THE PROBLEM –
Collect every line below that contains the word "they".

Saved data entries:
=== Section Start ===

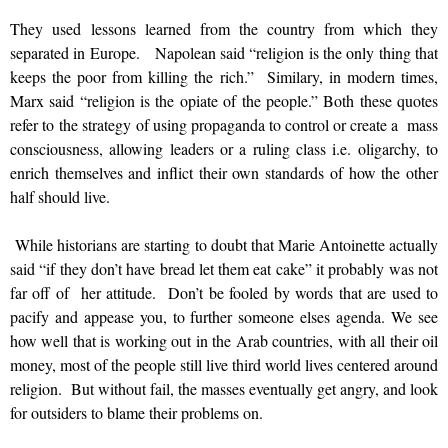
They used lessons learned from the country from which they
separated in Europe. Napolean said “religion is the only thing that
keeps the poor from killing the rich.” Similary, in modern times,
Marx said “religion is the opiate of the people.” Both these quotes
refer to the strategy of using propaganda to control or create a mass
consciousness, allowing leaders or a ruling class i.e. oligarchy, to
enrich themselves and inflict their own standards of how the other
half should live.
While historians are starting to doubt that Marie Antoinette actually
said “if they don’t have bread let them eat cake” it probably was not
far off of her attitude. Don’t be fooled by words that are used to
pacify and appease you, to further someone elses agenda. We see
how well that is working out in the Arab countries, with all their oil
money, most of the people still live third world lives centered around
religion. But without fail, the masses eventually get angry, and look
for outsiders to blame their problems on.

=== Section End ===

ANSWER BELOW –
They used lessons learned from the country from which they
said “if they don’t have bread let them eat cake” it probably was not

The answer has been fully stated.